While no two tornadoes are the same, there are certain conditions that are required for their formation. A tornado's development can be described by a sequence of distinct phases.

 

There are two important aspects needed in the formation of a tornado, geography and rotation. The formation and life cycle of tornadoes can be explained in a series of stages:

Stage 1 - Storm development

Sunshine heats the ground which in turn heats the air near ground level. Localised pockets of air become warmer than their surroundings and begin to rise.

Where these warm bubbles of air (thermals) rise to sufficient height, shallow cumulus clouds develop.

If the temperature in the surrounding atmosphere decreases rapidly with height (an unstable atmosphere), the warm bubbles may rise to much greater heights, resulting in the development of much deeper, stronger currents of ascending air (updraughts) and associated deep cumulus and cumulonimbus clouds (i.e. thunder clouds).

Stage 1 - Sunshine heats the ground creating thermals. Shallow cumulus clouds are trapped under a layer of warm, dry air.

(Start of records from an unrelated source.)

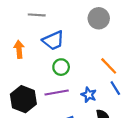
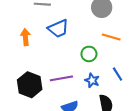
orange line: (109, 66) -> (111, 37), moved, turned -30
green circle: (61, 67) -> (89, 54), moved

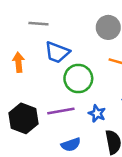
blue trapezoid: (58, 29) -> (57, 52), turned 45
green circle: (89, 54) -> (78, 79), moved, size x1.5

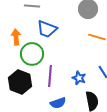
green circle: (78, 79) -> (32, 54), moved
purple line: (61, 111) -> (50, 76), turned -75

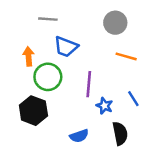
purple line: (50, 76) -> (89, 84), moved

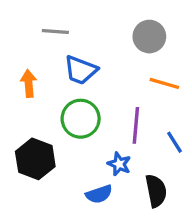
green circle: (48, 77) -> (81, 119), moved
purple line: (89, 84) -> (136, 125), moved
blue star: (104, 106) -> (119, 164), moved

As the day warms up, some clouds develop through this layer.

 

 

Stage 2 - Storm organisation

When the above process occurs in an environment where winds increase strongly with height (strong vertical wind shear), the thunderstorm updraught may begin to rotate.

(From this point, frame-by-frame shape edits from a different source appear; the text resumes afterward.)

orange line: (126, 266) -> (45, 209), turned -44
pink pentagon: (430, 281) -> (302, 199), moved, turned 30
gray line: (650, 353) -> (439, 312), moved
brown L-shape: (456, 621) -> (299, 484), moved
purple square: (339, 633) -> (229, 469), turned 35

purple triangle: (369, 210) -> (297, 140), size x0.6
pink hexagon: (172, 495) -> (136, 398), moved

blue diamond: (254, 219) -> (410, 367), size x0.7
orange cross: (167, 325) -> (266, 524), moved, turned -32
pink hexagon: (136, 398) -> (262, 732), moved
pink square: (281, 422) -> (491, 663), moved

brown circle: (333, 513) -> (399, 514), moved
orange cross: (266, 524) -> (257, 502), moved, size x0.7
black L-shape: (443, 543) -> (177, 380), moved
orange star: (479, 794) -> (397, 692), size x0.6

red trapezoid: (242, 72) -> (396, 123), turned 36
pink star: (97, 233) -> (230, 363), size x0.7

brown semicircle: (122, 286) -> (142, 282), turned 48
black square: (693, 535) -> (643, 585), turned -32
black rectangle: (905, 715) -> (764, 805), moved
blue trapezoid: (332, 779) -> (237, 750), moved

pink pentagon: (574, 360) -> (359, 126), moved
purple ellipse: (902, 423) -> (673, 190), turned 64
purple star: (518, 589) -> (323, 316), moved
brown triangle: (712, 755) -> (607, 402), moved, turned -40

This happens because the strong wind shear creates a horizontal spin in the atmosphere.

The strong updraught tilts this rolling motion into the vertical, so that the spin occurs about a vertical axis, in the same sense as the rotation of a merry-go-round.

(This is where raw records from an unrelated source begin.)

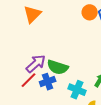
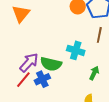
cyan cross: (77, 90) -> (76, 50), moved

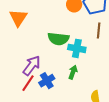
green semicircle: (51, 64) -> (58, 39), moved
green arrow: (94, 73) -> (73, 72), moved

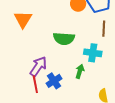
cyan cross: (77, 48) -> (93, 53), moved
red line: (28, 83) -> (35, 84), turned -42

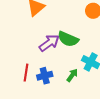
purple arrow: (38, 66) -> (49, 43), moved

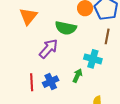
green semicircle: (68, 39) -> (66, 28), moved

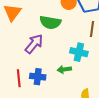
green arrow: (77, 76) -> (64, 69), turned -120
blue cross: (51, 82) -> (38, 77), turned 35

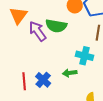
purple arrow: (34, 44) -> (38, 31), moved, turned -75
blue cross: (38, 77) -> (43, 80), turned 35

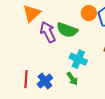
cyan cross: (84, 56) -> (78, 59), moved
green arrow: (70, 73) -> (72, 79), turned -128

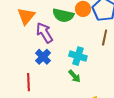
green semicircle: (67, 30) -> (63, 15), moved
blue cross: (45, 81) -> (43, 57), moved

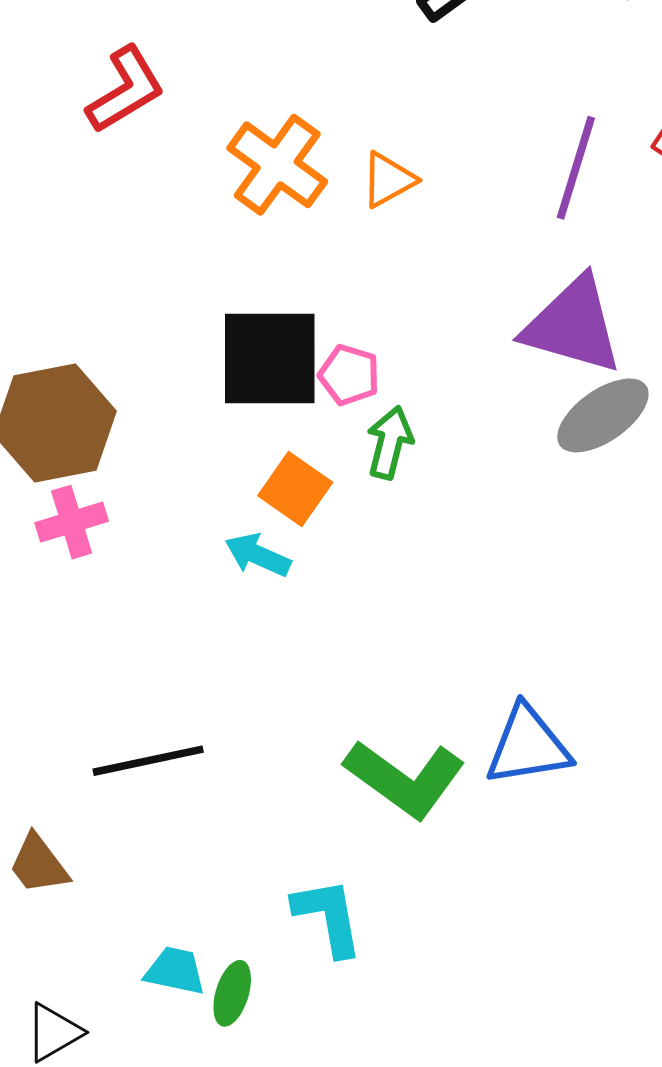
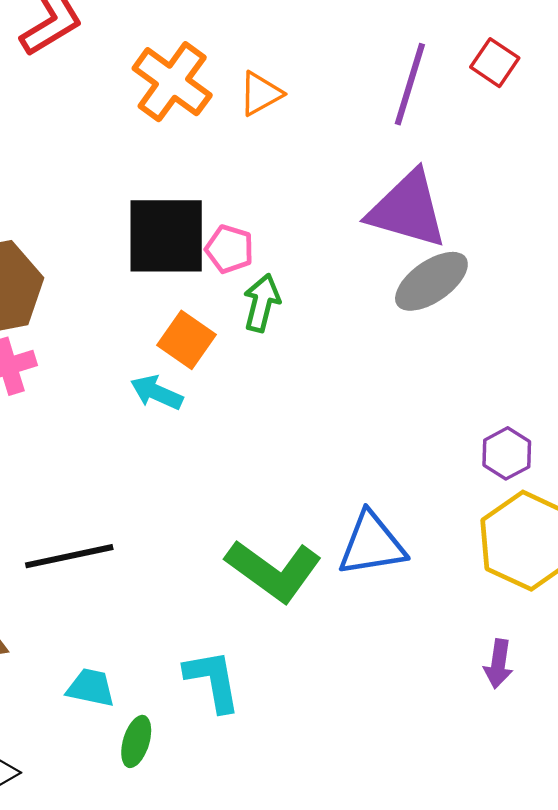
cyan trapezoid: (175, 971) -> (91, 688), moved

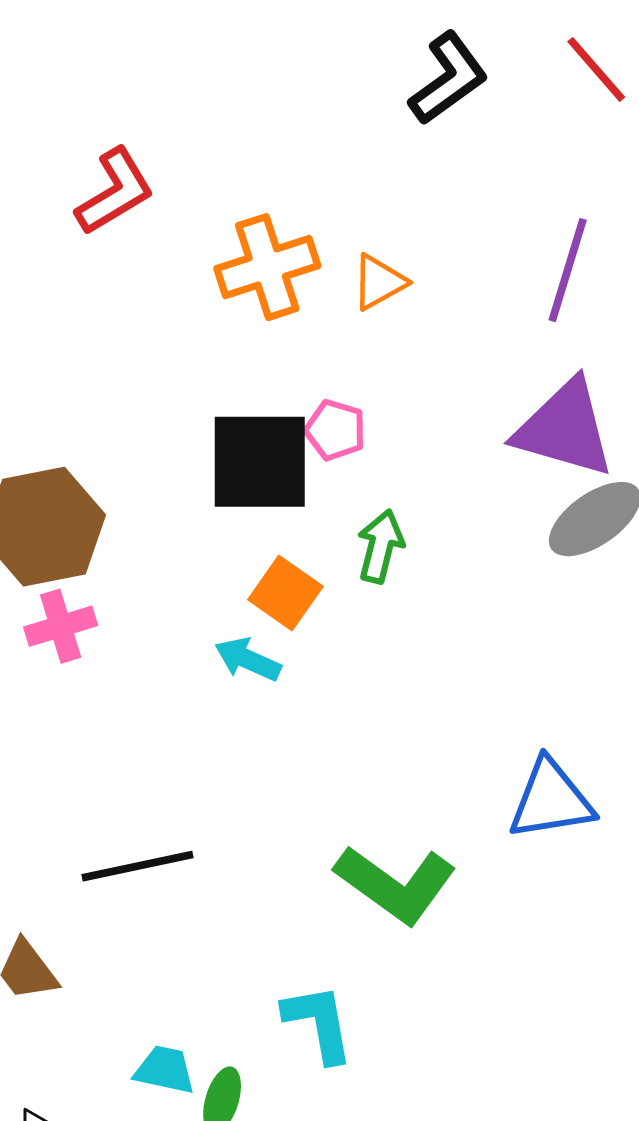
orange cross: (172, 82) -> (267, 267), turned 36
pink pentagon: (229, 249) -> (335, 430), moved
blue triangle: (372, 544) -> (551, 800), moved
cyan trapezoid: (91, 688) -> (165, 1070), moved

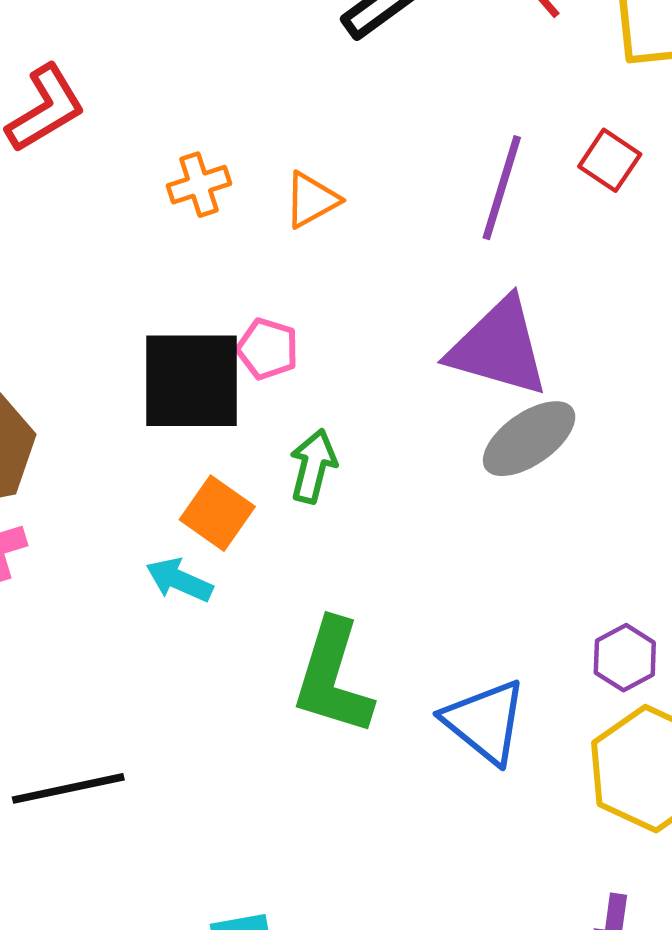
orange cross: (267, 267) -> (199, 185), size x0.6
blue triangle: (551, 800) -> (485, 721), turned 48
green L-shape: (396, 884) -> (333, 677), moved, turned 71

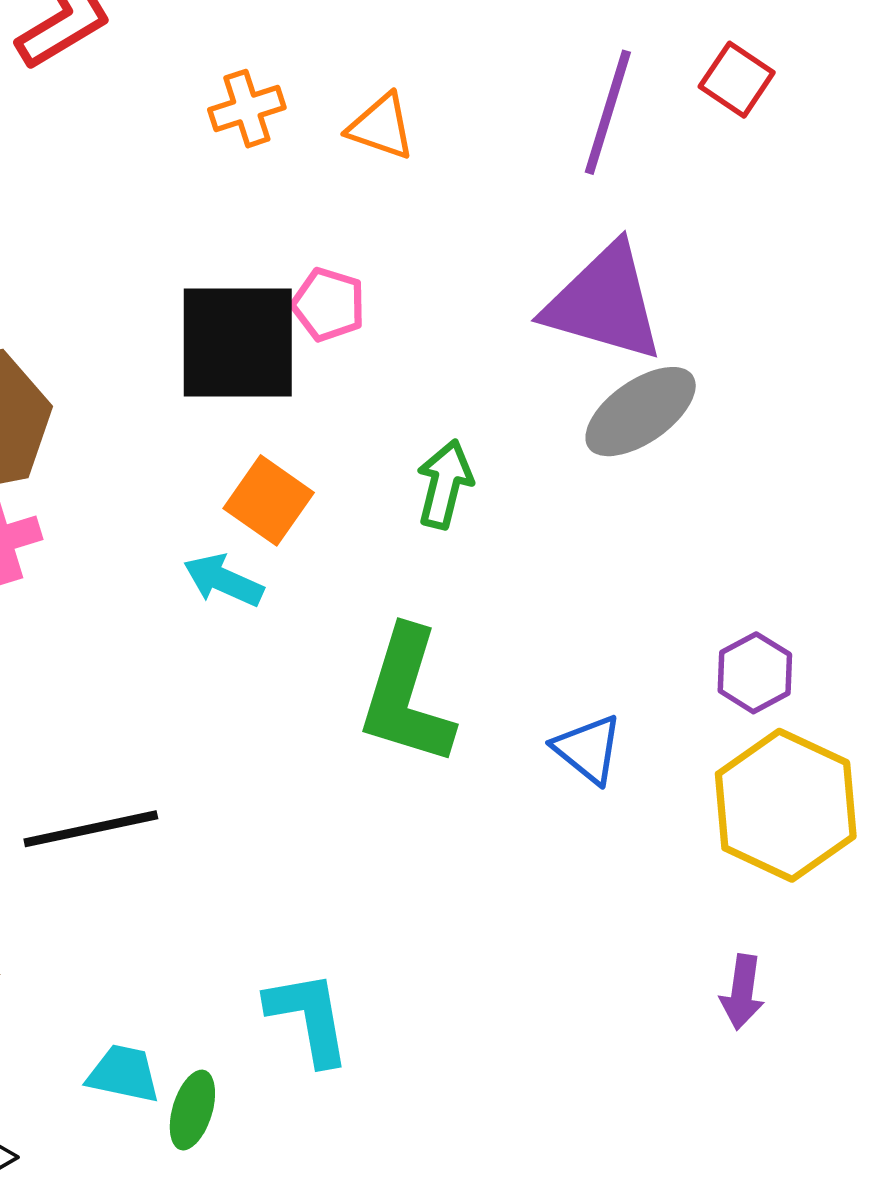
orange triangle: (312, 200) -> (381, 127), turned 48
green arrow: (313, 466) -> (445, 484), moved
blue triangle: (485, 721) -> (588, 749), size x0.7

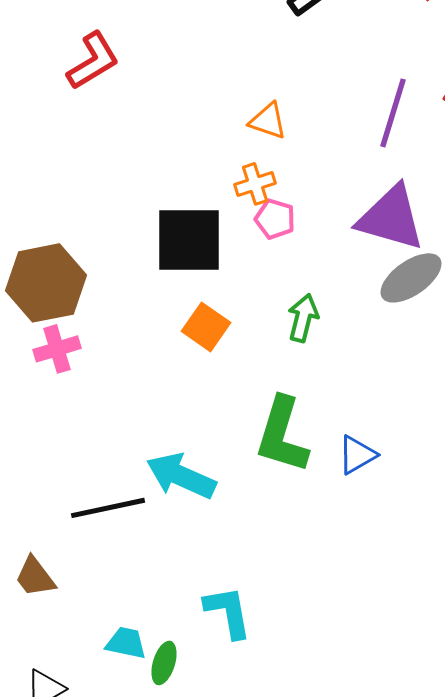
orange cross: (247, 109) -> (255, 184), moved
pink pentagon: (329, 305) -> (275, 219), moved
cyan arrow: (223, 580) -> (181, 476), moved, size x1.6
blue triangle: (588, 749) -> (357, 455), moved, turned 51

Thunderstorms that exhibit persistent and deep rotation are called 'supercells'.

Stage 2 - Conditions are such that winds rotate with height. Once the thunderstorms develop - usually late in the afternoon - the entire cloud begins to rotate forming a supercell, or mesocyclone.

 

 

Stage 3 - Tornado formation

Downdraughts within the supercell storm (descending currents of relatively cold, dense air) help to concentrate the rotation and to bring it down to lower levels.

Eventually the rotation may become so strongly-focused that a narrow column of violently rotating air forms. If this violently-rotating column of air reaches the ground a tornado is born.

The tornado is often visible because of the presence of a condensation funnel - a funnel-shaped cloud which forms due to the much-reduced pressure within the tornado vortex.

Dust and other debris lofted by the intense winds can also help to make the tornado visible.

Stage 3 - Updraughts and downdraughts within the cloud are strong. The updraught narrows, rotating more quickly as id does so. This rotation extends towards the surface as a funnel cloud and becomes a tornado once it reaches the ground.

 

 

Stage 4 - Tornado dissipation

Cold downdraughts eventually wrap around the tornado, cutting off the supply of warm air. The tornado typically narrows during this stage, and eventually the vortex dissipates.

Stage 4 - Cold downdraughts eventually wrap around the tornado cutting off the supply of warm air. The tornado typically narrows during this stage and eventually the vortex dissipates.